Fish Can See You Too! (by Montana Grant)
By angelamontana


camoFishermen are always looking for the fish they hope to catch. Fish are also looking for anything that might catch them. Survival depends upon being alert and aware of movements, reflections, and vibrations.

Fish are also sought by predators such as osprey, Eagles, otters, bigger fish and a boatload of other hungry critters. Their unique “Fish Eyes”, located on the side of their face help them to see more. Imagine if your eyes were positioned just in front of your ears. This allows them to see in every direction.

Once you know what and where a fish sees, you can start to develop tactics to help you stalk your quarry. Camouflage hats and clothes are a good place to begin. Fish do not see color. They do not have the cone shaped cells in their eyes to do so. They are quite capable of distinguishing brightness and patterns. Brighter colors reflect more light and are seen more easily.

Fish Camo should allow you blend into your background. If you are open water on a sunny day, then blue is a good choice. The trees along a trout stream suggest green. A rock walled canyon may be gray. Generally, earth tones tend to be best. If you dress in colorful Mardi Gras attire, chances are you may only catch a cold.

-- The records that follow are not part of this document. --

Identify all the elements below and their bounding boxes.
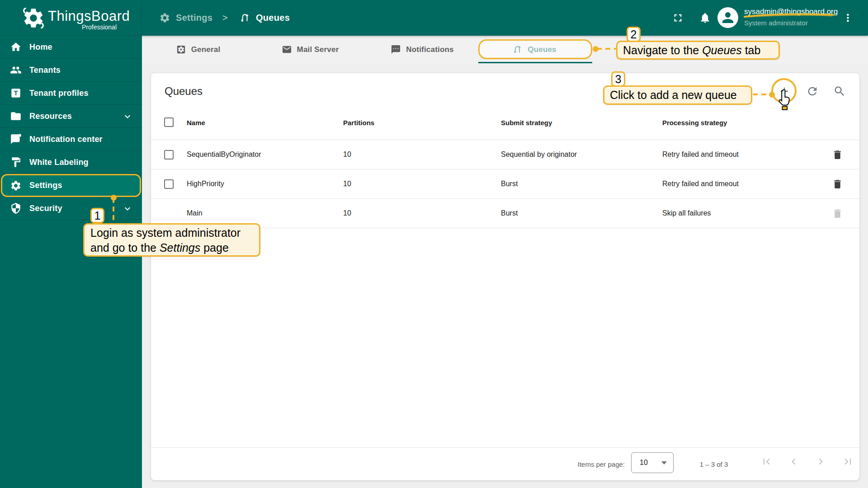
hand-cursor-icon [776,89,792,110]
pagination-bar: Items per page: 10 1 – 3 of 3 [151,447,859,480]
settings-applications-icon [176,44,186,55]
annotation-step-badge-1: 1 [90,208,104,223]
column-header-submit-strategy: Submit strategy [501,119,552,127]
select-all-checkbox[interactable] [164,117,174,127]
tab-label: Mail Server [297,45,339,54]
queues-card: Queues Name Partitions Submit strategy P… [151,73,859,480]
callout-text: Navigate to the [623,44,702,56]
sidebar-item-label: Tenants [29,66,61,75]
cell-processing-strategy: Skip all failures [662,209,711,217]
notification-message-icon [10,133,22,145]
first-page-button [760,455,773,468]
next-page-button [815,455,827,468]
page-size-value: 10 [640,459,648,467]
thingsboard-logo-icon [22,6,45,30]
sidebar-item-white-labeling[interactable]: White Labeling [0,151,142,174]
annotation-callout-1: Login as system administrator and go to … [83,223,260,257]
brand-name: ThingsBoard [48,8,130,24]
active-tab-underline [478,62,592,63]
home-icon [10,41,22,53]
column-header-partitions: Partitions [343,119,374,127]
tab-label: General [191,45,221,54]
cell-submit-strategy: Sequential by originator [501,150,577,159]
queues-icon [239,12,250,23]
breadcrumb-settings[interactable]: Settings [159,0,212,36]
sidebar-item-label: Home [29,42,52,52]
folder-icon [10,110,22,122]
search-button[interactable] [833,85,846,98]
sidebar-item-resources[interactable]: Resources [0,105,142,128]
sidebar-item-notification-center[interactable]: Notification center [0,128,142,151]
sidebar-item-settings[interactable]: Settings [1,174,141,197]
annotation-connector-line [113,198,114,224]
cell-submit-strategy: Burst [501,209,518,217]
cell-name: HighPriority [187,180,224,188]
row-checkbox[interactable] [164,150,174,160]
delete-queue-icon[interactable] [832,178,843,190]
more-vert-icon[interactable] [842,12,854,24]
cell-partitions: 10 [343,150,351,159]
callout-text-italic: Settings [160,241,200,254]
annotation-connector-line [753,94,771,95]
sidebar-item-label: Resources [29,112,72,121]
cell-submit-strategy: Burst [501,180,518,188]
callout-text: Login as system administrator [90,226,241,239]
sidebar-item-home[interactable]: Home [0,36,142,59]
annotation-step-badge-2: 2 [627,27,641,42]
sidebar-item-tenants[interactable]: Tenants [0,59,142,82]
sidebar-item-security[interactable]: Security [0,197,142,220]
cell-name: Main [187,209,203,217]
breadcrumb-section-label: Settings [176,13,212,23]
thingsboard-app: ThingsBoard Professional Home Tenants Te… [0,0,868,488]
row-checkbox[interactable] [164,179,174,189]
shield-icon [10,202,22,214]
tab-notifications[interactable]: Notifications [366,36,478,63]
tenants-icon [10,64,22,76]
table-header: Name Partitions Submit strategy Processi… [151,105,859,140]
mail-icon [282,44,292,55]
email-highlight-underline [744,13,834,19]
breadcrumb-current-label: Queues [256,13,290,23]
breadcrumb-separator: > [222,0,228,36]
chat-icon [391,44,401,55]
annotation-step-badge-3: 3 [611,71,625,87]
sidebar-item-label: Security [29,204,62,213]
last-page-button [842,455,854,468]
user-role: System administrator [744,19,844,27]
column-header-processing-strategy: Processing strategy [662,119,727,127]
sidebar-item-tenant-profiles[interactable]: Tenant profiles [0,82,142,105]
breadcrumb-queues[interactable]: Queues [239,0,290,36]
sidebar-item-label: Settings [29,181,62,190]
delete-queue-icon[interactable] [832,149,843,160]
callout-text: tab [742,44,761,56]
table-row[interactable]: HighPriority 10 Burst Retry failed and t… [151,169,859,199]
callout-text-italic: Queues [702,44,742,56]
sidebar-item-label: Tenant profiles [29,89,89,98]
refresh-button[interactable] [806,85,819,98]
gear-icon [159,12,170,23]
chevron-down-icon [122,111,133,122]
tab-mail-server[interactable]: Mail Server [254,36,366,63]
notifications-bell-icon[interactable] [699,12,711,24]
cell-processing-strategy: Retry failed and timeout [662,180,739,188]
cell-processing-strategy: Retry failed and timeout [662,150,739,159]
annotation-tab-highlight [478,39,592,59]
cell-partitions: 10 [343,209,351,217]
cell-partitions: 10 [343,180,351,188]
cell-name: SequentialByOriginator [187,150,261,159]
topbar: Settings > Queues sysadmin@thingsboard.o… [142,0,868,36]
app-logo[interactable]: ThingsBoard Professional [0,0,142,36]
page-size-select[interactable]: 10 [631,452,674,473]
annotation-callout-2: Navigate to the Queues tab [616,41,780,60]
column-header-name: Name [187,119,205,127]
annotation-callout-3: Click to add a new queue [603,85,752,105]
fullscreen-icon[interactable] [672,12,684,24]
sidebar-item-label: Notification center [29,135,103,144]
gear-icon [10,180,22,192]
sidebar-nav: Home Tenants Tenant profiles Resources N… [0,36,142,220]
chevron-down-icon [122,203,133,214]
avatar[interactable] [717,7,738,28]
sidebar-item-label: White Labeling [29,158,89,167]
table-row[interactable]: SequentialByOriginator 10 Sequential by … [151,140,859,169]
tab-general[interactable]: General [142,36,254,63]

Start wearing your crossover hunting camo or work clothes for a start. There is some fish camo gear available but it never seems to catch on. The shirts in the picture were made by AQUA Designs. Wearing brightly colored hats and shirts is great for a picture but in reality you are scaring the fish.

Fish do not have ears. They feel vibrations along their lateral line which covers their body. Any movement, thud, bump, or plop can be immediately felt. They are also quick to identify movements made from wings, casts, or walking. If you trudge along the banks and boats like a Sasquatch, you will catch fewer fish.

Fish have 2 blind spots that fishermen can take advantage of. They can’t see a foot or so in front of their nose unless they turn their head from side to side. Fish eyes do no move in their sockets. Their peripheral field of view intersects a foot or so in front of their nose. They also can’t see directly behind them. This is why it is normally best to approach the fish upstream from the tail end. When casting to a fish, drop the fly or lure several feet in front of them so that they don’t get spooked and have a chance to hear and see it. Kneeling allows you to stay unseen as you get closer. The light refraction of the water must also be considered.

Fish areas where the fish are protected by moving water, structure, and debris. You may get snagged but you have a greater chance to hook up with a fish. There is a huge difference between “Fishing” and “Catching”.

 It is always best to not be seen or heard when fishing for success!